Source data:
────────────────────

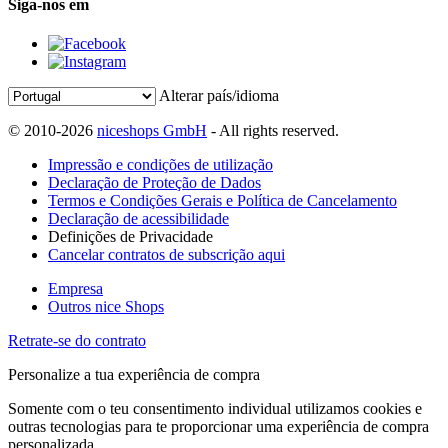
Siga-nos em
Alterar país/idioma
© 2010-2026
niceshops GmbH
- All rights reserved.
Impressão e condições de utilização
Declaração de Proteção de Dados
Termos e Condições Gerais e Política de Cancelamento
Declaração de acessibilidade
Definições de Privacidade
Cancelar contratos de subscrição aqui
Empresa
Outros nice Shops
Retrate-se do contrato
Personalize a tua experiência de compra
Somente com o teu consentimento individual utilizamos cookies e
outras tecnologias para te proporcionar uma experiência de compra
personalizada.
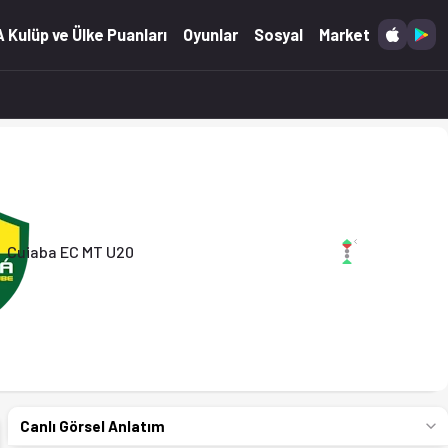
'ta. (24.02.2026)
 Kulüp ve Ülke Puanları
Oyunlar
Sosyal
Market
Cuiaba EC MT U20
Canlı Görsel Anlatım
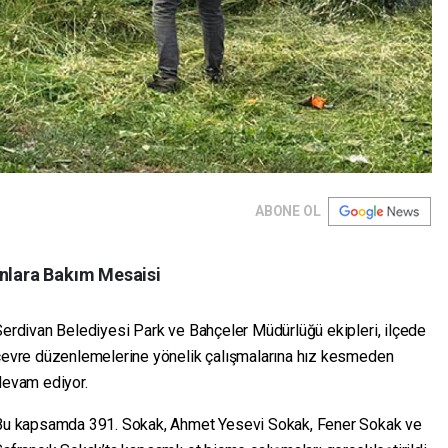
ABONE OL
anlara Bakım Mesaisi
erdivan Belediyesi Park ve Bahçeler Müdürlüğü ekipleri, ilçede
çevre düzenlemelerine yönelik çalışmalarına hız kesmeden
devam ediyor.
Bu kapsamda 391. Sokak, Ahmet Yesevi Sokak, Fener Sokak ve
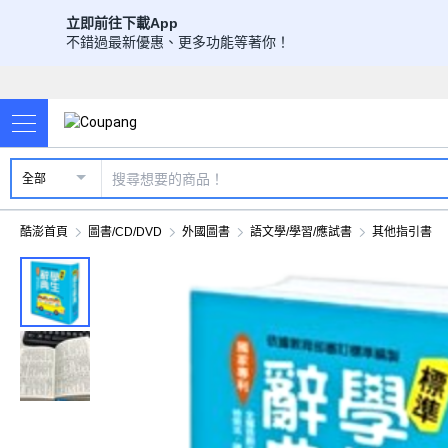
立即前往下載App
不錯過最新優惠、更多功能等著你！
全部
酷澎首頁
圖書/CD/DVD
外國圖書
語文學/學習/應試書
其他指引書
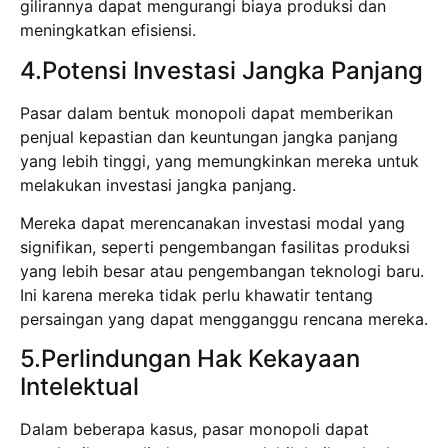
gilirannya dapat mengurangi biaya produksi dan
meningkatkan efisiensi.
4.Potensi Investasi Jangka Panjang
Pasar dalam bentuk monopoli dapat memberikan
penjual kepastian dan keuntungan jangka panjang
yang lebih tinggi, yang memungkinkan mereka untuk
melakukan investasi jangka panjang.
Mereka dapat merencanakan investasi modal yang
signifikan, seperti pengembangan fasilitas produksi
yang lebih besar atau pengembangan teknologi baru.
Ini karena mereka tidak perlu khawatir tentang
persaingan yang dapat mengganggu rencana mereka.
5.Perlindungan Hak Kekayaan
Intelektual
Dalam beberapa kasus, pasar monopoli dapat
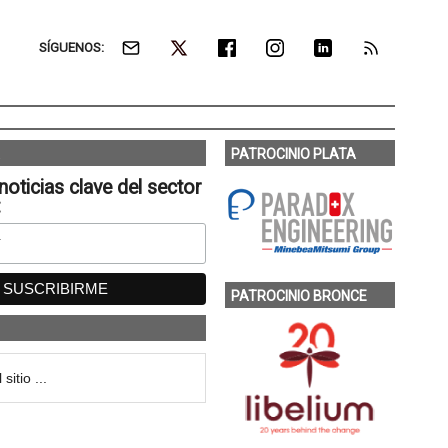
SÍGUENOS:
PATROCINIO PLATA
noticias clave del sector
:
PATROCINIO BRONCE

────────────────────

» **Task description**:
Retype all records exactly as shown above, images excluded.

» **Task answer**:
Siga-nos em
Alterar país/idioma
© 2010-2026
niceshops GmbH
- All rights reserved.
Impressão e condições de utilização
Declaração de Proteção de Dados
Termos e Condições Gerais e Política de Cancelamento
Declaração de acessibilidade
Definições de Privacidade
Cancelar contratos de subscrição aqui
Empresa
Outros nice Shops
Retrate-se do contrato
Personalize a tua experiência de compra
Somente com o teu consentimento individual utilizamos cookies e
outras tecnologias para te proporcionar uma experiência de compra
personalizada.
'ta. (24.02.2026)
 Kulüp ve Ülke Puanları
Oyunlar
Sosyal
Market
Cuiaba EC MT U20
Canlı Görsel Anlatım
ABONE OL
anlara Bakım Mesaisi
erdivan Belediyesi Park ve Bahçeler Müdürlüğü ekipleri, ilçede
çevre düzenlemelerine yönelik çalışmalarına hız kesmeden
devam ediyor.
Bu kapsamda 391. Sokak, Ahmet Yesevi Sokak, Fener Sokak ve
立即前往下載App
不錯過最新優惠、更多功能等著你！
全部
酷澎首頁
圖書/CD/DVD
外國圖書
語文學/學習/應試書
其他指引書
gilirannya dapat mengurangi biaya produksi dan
meningkatkan efisiensi.
4.Potensi Investasi Jangka Panjang
Pasar dalam bentuk monopoli dapat memberikan
penjual kepastian dan keuntungan jangka panjang
yang lebih tinggi, yang memungkinkan mereka untuk
melakukan investasi jangka panjang.
Mereka dapat merencanakan investasi modal yang
signifikan, seperti pengembangan fasilitas produksi
yang lebih besar atau pengembangan teknologi baru.
Ini karena mereka tidak perlu khawatir tentang
persaingan yang dapat mengganggu rencana mereka.
5.Perlindungan Hak Kekayaan
Intelektual
Dalam beberapa kasus, pasar monopoli dapat
SÍGUENOS:
PATROCINIO PLATA
noticias clave del sector
:
PATROCINIO BRONCE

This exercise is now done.